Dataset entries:
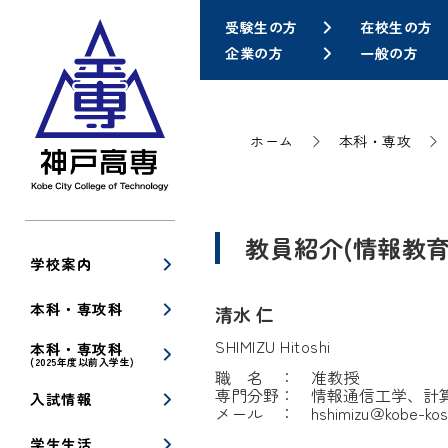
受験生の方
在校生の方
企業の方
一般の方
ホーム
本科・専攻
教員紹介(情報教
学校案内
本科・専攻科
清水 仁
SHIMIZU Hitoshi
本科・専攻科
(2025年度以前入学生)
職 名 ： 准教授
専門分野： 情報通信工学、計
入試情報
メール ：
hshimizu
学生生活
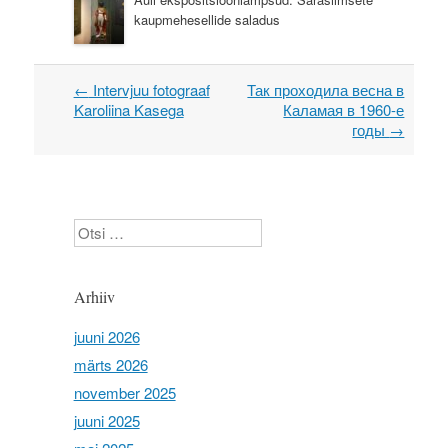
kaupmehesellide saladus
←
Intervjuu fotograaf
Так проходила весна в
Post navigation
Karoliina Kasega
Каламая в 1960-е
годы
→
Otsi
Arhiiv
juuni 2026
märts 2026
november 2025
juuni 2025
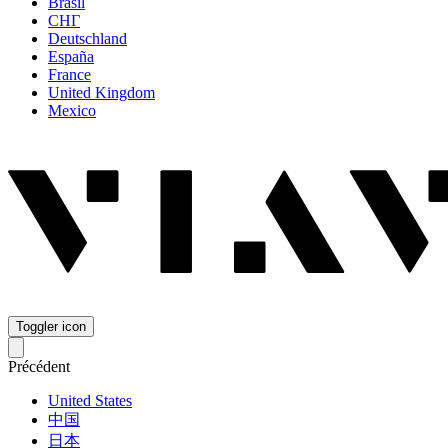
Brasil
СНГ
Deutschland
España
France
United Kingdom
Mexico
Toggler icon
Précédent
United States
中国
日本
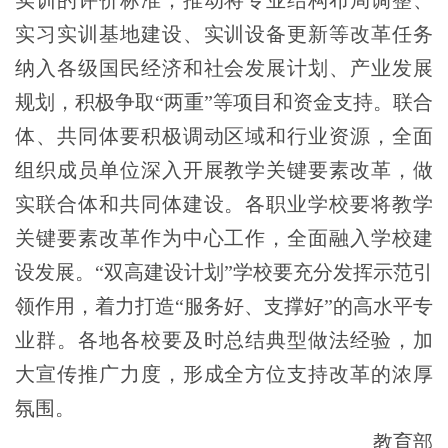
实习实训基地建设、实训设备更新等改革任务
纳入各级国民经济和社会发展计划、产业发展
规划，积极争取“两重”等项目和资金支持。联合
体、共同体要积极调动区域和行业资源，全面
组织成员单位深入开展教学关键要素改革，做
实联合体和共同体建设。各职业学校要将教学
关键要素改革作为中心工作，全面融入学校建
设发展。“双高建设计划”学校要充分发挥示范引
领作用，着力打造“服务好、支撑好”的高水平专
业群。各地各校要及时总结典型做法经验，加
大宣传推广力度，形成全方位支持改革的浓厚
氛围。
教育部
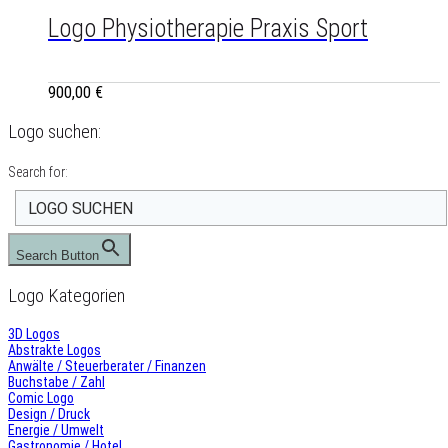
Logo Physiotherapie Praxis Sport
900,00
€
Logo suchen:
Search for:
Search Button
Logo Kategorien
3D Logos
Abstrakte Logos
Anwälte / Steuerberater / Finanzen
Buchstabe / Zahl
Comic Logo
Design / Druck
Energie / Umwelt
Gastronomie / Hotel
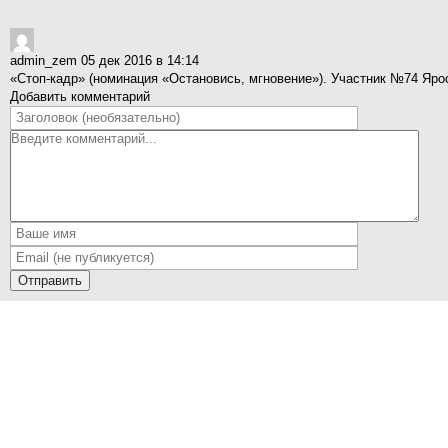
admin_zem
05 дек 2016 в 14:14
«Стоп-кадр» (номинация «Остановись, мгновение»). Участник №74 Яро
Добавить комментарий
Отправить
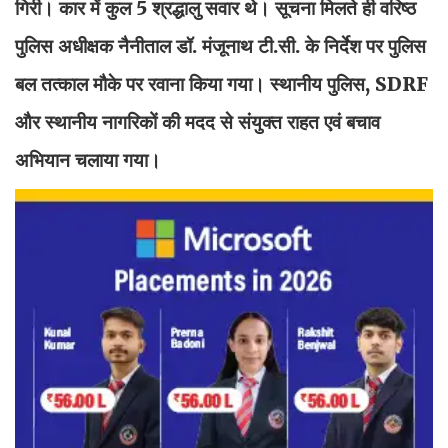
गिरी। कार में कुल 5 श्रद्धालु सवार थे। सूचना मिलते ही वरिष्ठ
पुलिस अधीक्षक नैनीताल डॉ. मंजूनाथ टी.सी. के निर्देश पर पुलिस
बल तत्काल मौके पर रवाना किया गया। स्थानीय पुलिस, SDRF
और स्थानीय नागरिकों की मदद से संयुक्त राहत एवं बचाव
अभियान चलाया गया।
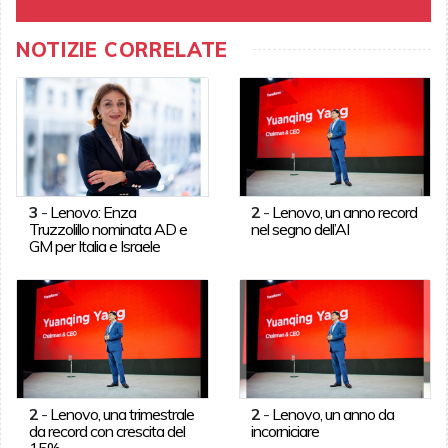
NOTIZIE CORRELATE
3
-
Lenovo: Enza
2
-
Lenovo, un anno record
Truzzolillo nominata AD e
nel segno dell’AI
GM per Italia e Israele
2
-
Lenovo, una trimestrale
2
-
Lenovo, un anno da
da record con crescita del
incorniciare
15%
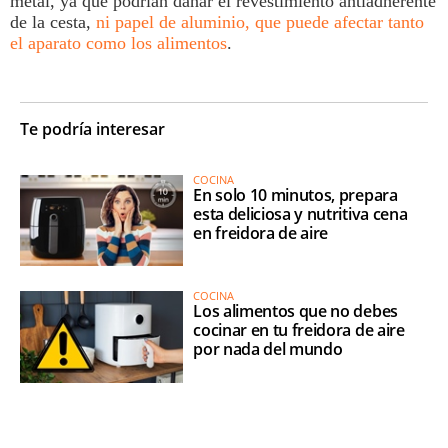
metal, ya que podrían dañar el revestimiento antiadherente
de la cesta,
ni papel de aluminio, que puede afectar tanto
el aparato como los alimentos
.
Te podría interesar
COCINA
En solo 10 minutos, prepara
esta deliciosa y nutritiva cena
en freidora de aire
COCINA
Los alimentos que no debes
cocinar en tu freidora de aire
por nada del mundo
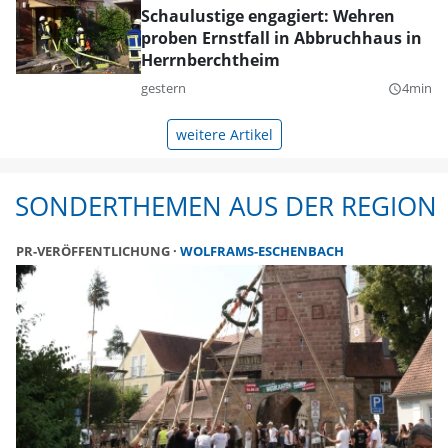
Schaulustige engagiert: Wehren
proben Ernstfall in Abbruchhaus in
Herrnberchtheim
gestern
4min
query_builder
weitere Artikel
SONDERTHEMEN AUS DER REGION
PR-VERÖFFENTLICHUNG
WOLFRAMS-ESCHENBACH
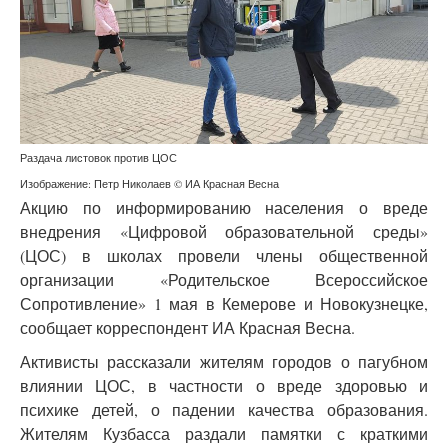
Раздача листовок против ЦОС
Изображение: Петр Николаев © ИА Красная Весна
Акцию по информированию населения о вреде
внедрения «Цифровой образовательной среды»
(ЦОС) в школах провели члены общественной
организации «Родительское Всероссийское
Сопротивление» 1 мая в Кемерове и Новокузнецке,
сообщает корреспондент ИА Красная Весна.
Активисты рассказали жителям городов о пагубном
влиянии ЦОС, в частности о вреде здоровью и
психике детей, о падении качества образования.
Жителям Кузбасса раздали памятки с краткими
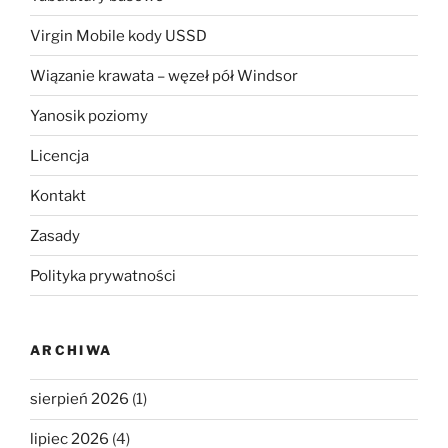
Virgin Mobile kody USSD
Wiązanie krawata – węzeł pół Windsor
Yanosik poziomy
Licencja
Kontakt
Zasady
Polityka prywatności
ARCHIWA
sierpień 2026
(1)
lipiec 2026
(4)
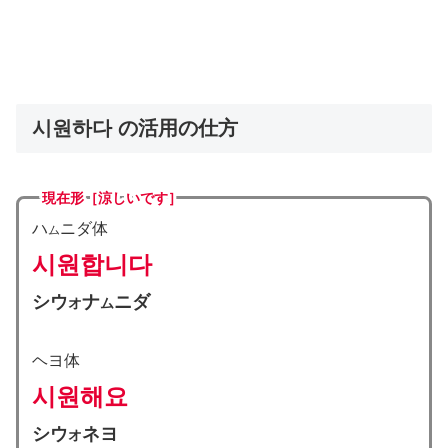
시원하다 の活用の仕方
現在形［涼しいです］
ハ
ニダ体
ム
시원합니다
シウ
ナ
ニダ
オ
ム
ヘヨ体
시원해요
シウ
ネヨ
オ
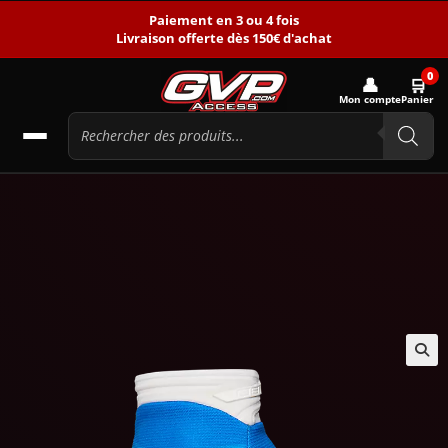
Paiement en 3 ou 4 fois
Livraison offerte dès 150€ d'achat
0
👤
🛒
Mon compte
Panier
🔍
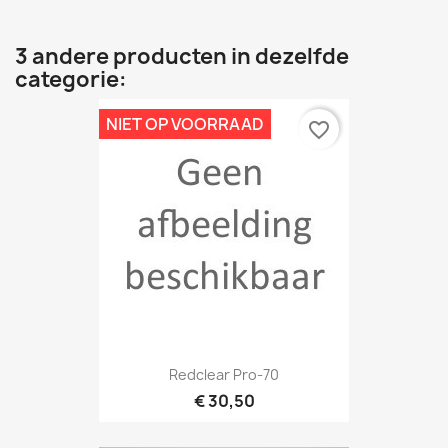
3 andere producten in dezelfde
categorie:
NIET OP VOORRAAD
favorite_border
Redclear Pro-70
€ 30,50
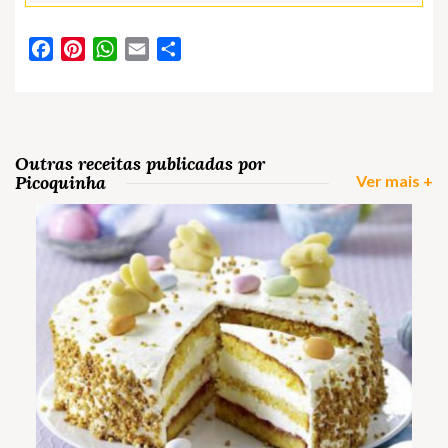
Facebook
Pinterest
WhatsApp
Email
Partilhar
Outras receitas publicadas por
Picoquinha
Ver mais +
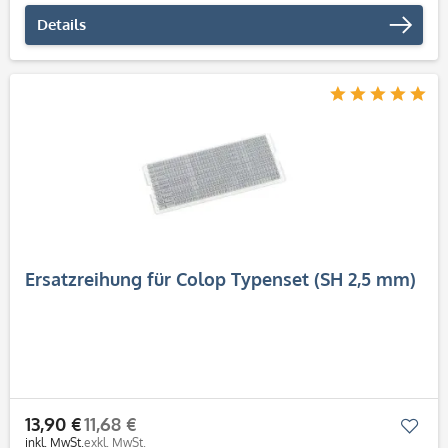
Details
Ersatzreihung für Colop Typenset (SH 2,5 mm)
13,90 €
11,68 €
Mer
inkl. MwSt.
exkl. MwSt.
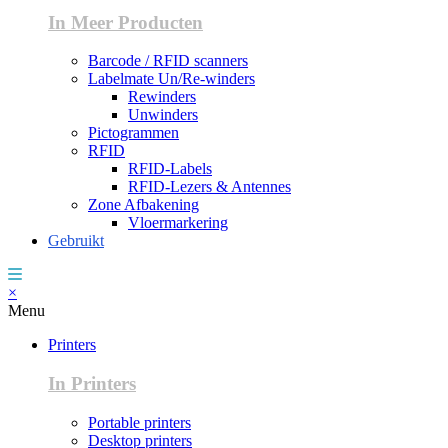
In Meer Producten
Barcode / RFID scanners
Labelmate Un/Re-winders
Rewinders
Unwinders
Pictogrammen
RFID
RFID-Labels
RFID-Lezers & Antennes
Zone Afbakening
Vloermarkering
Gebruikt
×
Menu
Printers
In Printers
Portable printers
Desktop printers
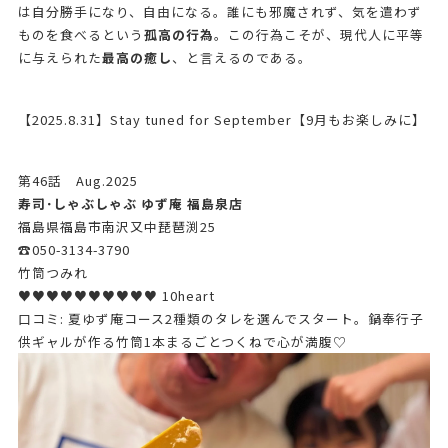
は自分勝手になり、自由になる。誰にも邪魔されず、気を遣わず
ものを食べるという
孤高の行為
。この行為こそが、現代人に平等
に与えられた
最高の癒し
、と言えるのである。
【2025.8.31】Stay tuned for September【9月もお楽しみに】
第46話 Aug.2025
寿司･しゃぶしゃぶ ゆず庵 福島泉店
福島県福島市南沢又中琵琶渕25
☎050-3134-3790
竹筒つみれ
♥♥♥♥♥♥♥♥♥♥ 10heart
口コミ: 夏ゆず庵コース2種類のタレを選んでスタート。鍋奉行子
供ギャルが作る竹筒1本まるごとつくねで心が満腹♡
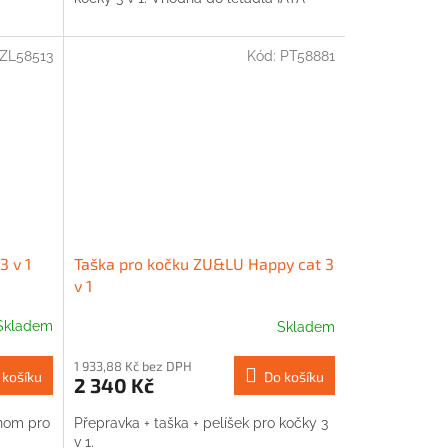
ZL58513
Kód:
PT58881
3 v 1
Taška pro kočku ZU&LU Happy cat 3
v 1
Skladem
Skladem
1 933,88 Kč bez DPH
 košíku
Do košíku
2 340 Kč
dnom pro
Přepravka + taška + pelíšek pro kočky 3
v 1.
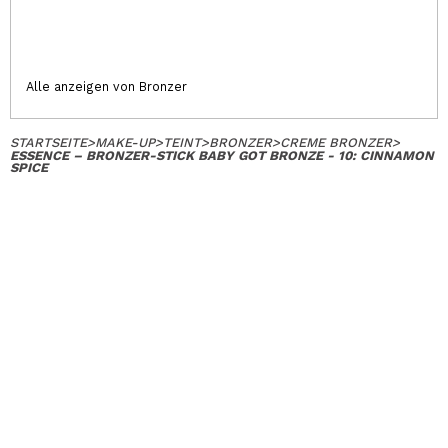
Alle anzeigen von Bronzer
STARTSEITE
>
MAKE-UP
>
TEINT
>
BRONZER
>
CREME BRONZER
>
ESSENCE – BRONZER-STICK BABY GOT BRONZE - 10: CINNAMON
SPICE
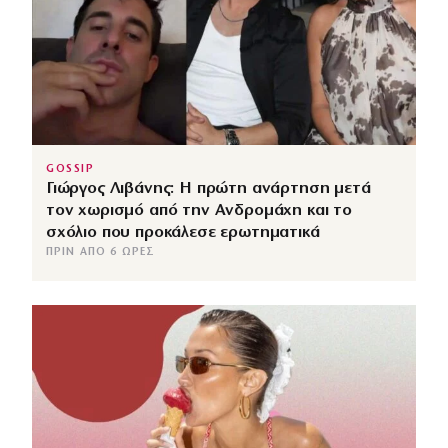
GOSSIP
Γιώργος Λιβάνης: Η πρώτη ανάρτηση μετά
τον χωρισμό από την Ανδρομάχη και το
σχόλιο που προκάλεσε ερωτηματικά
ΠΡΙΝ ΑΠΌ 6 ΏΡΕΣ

Task: Every line above is to be duplicated exactly; no picture should be carried over.

The completed task:
受験生の方
在校生の方
企業の方
一般の方
ホーム
本科・専攻
教員紹介(情報教
学校案内
本科・専攻科
清水 仁
SHIMIZU Hitoshi
本科・専攻科
(2025年度以前入学生)
職 名 ： 准教授
専門分野： 情報通信工学、計
入試情報
メール ：
hshimizu
学生生活
kaupmehesellide saladus
←
Intervjuu fotograaf
Так проходила весна в
Post navigation
Karoliina Kasega
Каламая в 1960-е
годы
→
Otsi
Arhiiv
juuni 2026
märts 2026
november 2025
juuni 2025
Brasil
СНГ
Deutschland
España
France
United Kingdom
Mexico
Toggler icon
Précédent
United States
中国
日本
实习实训基地建设、实训设备更新等改革任务
纳入各级国民经济和社会发展计划、产业发展
规划，积极争取“两重”等项目和资金支持。联合
体、共同体要积极调动区域和行业资源，全面
组织成员单位深入开展教学关键要素改革，做
实联合体和共同体建设。各职业学校要将教学
关键要素改革作为中心工作，全面融入学校建
设发展。“双高建设计划”学校要充分发挥示范引
领作用，着力打造“服务好、支撑好”的高水平专
业群。各地各校要及时总结典型做法经验，加
大宣传推广力度，形成全方位支持改革的浓厚
氛围。
教育部
Logo Physiotherapie Praxis Sport
900,00
€
Logo suchen:
Search for:
Search Button
Logo Kategorien
3D Logos
Abstrakte Logos
Anwälte / Steuerberater / Finanzen
Buchstabe / Zahl
Comic Logo
Design / Druck
Energie / Umwelt
Gastronomie / Hotel
admin_zem
05 дек 2016 в 14:14
«Стоп-кадр» (номинация «Остановись, мгновение»). Участник №74 Яро
Добавить комментарий
Отправить
गिरी। कार में कुल 5 श्रद्धालु सवार थे। सूचना मिलते ही वरिष्ठ
पुलिस अधीक्षक नैनीताल डॉ. मंजूनाथ टी.सी. के निर्देश पर पुलिस
बल तत्काल मौके पर रवाना किया गया। स्थानीय पुलिस, SDRF
और स्थानीय नागरिकों की मदद से संयुक्त राहत एवं बचाव
अभियान चलाया गया।
NOTIZIE CORRELATE
3
-
Lenovo: Enza
2
-
Lenovo, un anno record
Truzzolillo nominata AD e
nel segno dell’AI
GM per Italia e Israele
2
-
Lenovo, una trimestrale
2
-
Lenovo, un anno da
da record con crescita del
incorniciare
15%
metal, ya que podrían dañar el revestimiento antiadherente
de la cesta,
ni papel de aluminio, que puede afectar tanto
el aparato como los alimentos
.
Te podría interesar
COCINA
En solo 10 minutos, prepara
esta deliciosa y nutritiva cena
en freidora de aire
COCINA
Los alimentos que no debes
cocinar en tu freidora de aire
por nada del mundo
Schaulustige engagiert: Wehren
proben Ernstfall in Abbruchhaus in
Herrnberchtheim
gestern
4min
query_builder
weitere Artikel
SONDERTHEMEN AUS DER REGION
PR-VERÖFFENTLICHUNG
WOLFRAMS-ESCHENBACH
Раздача листовок против ЦОС
Изображение: Петр Николаев © ИА Красная Весна
Акцию по информированию населения о вреде
внедрения «Цифровой образовательной среды»
(ЦОС) в школах провели члены общественной
организации «Родительское Всероссийское
Сопротивление» 1 мая в Кемерове и Новокузнецке,
сообщает корреспондент ИА Красная Весна.
Активисты рассказали жителям городов о пагубном
влиянии ЦОС, в частности о вреде здоровью и
психике детей, о падении качества образования.
Жителям Кузбасса раздали памятки с краткими
Virgin Mobile kody USSD
Wiązanie krawata – węzeł pół Windsor
Yanosik poziomy
Licencja
Kontakt
Zasady
Polityka prywatności
ARCHIWA
sierpień 2026
(1)
lipiec 2026
(4)
시원하다 の活用の仕方
現在形［涼しいです］
ハ
ニダ体
ム
시원합니다
シウ
ナ
ニダ
オ
ム
ヘヨ体
시원해요
シウ
ネヨ
オ
Paiement en 3 ou 4 fois
Livraison offerte dès 150€ d'achat
0
👤
🛒
Mon compte
Panier
🔍
3 andere producten in dezelfde
categorie:
NIET OP VOORRAAD
favorite_border
Redclear Pro-70
€ 30,50
Facebook
Pinterest
WhatsApp
Email
Partilhar
Outras receitas publicadas por
Picoquinha
Ver mais +
Details
Ersatzreihung für Colop Typenset (SH 2,5 mm)
13,90 €
11,68 €
Mer
inkl. MwSt.
exkl. MwSt.
In Meer Producten
Barcode / RFID scanners
Labelmate Un/Re-winders
Rewinders
Unwinders
Pictogrammen
RFID
RFID-Labels
RFID-Lezers & Antennes
Zone Afbakening
Vloermarkering
Gebruikt
×
Menu
Printers
In Printers
Portable printers
Desktop printers
は自分勝手になり、自由になる。誰にも邪魔されず、気を遣わず
ものを食べるという
孤高の行為
。この行為こそが、現代人に平等
に与えられた
最高の癒し
、と言えるのである。
【2025.8.31】Stay tuned for September【9月もお楽しみに】
第46話 Aug.2025
寿司･しゃぶしゃぶ ゆず庵 福島泉店
福島県福島市南沢又中琵琶渕25
☎050-3134-3790
竹筒つみれ
♥♥♥♥♥♥♥♥♥♥ 10heart
口コミ: 夏ゆず庵コース2種類のタレを選んでスタート。鍋奉行子
供ギャルが作る竹筒1本まるごとつくねで心が満腹♡
ZL58513
Kód:
PT58881
3 v 1
Taška pro kočku ZU&LU Happy cat 3
v 1
Skladem
Skladem
1 933,88 Kč bez DPH
 košíku
Do košíku
2 340 Kč
dnom pro
Přepravka + taška + pelíšek pro kočky 3
v 1.
Alle anzeigen von Bronzer
STARTSEITE
>
MAKE-UP
>
TEINT
>
BRONZER
>
CREME BRONZER
>
ESSENCE – BRONZER-STICK BABY GOT BRONZE - 10: CINNAMON
SPICE
GOSSIP
Γιώργος Λιβάνης: Η πρώτη ανάρτηση μετά
τον χωρισμό από την Ανδρομάχη και το
σχόλιο που προκάλεσε ερωτηματικά
ΠΡΙΝ ΑΠΌ 6 ΏΡΕΣ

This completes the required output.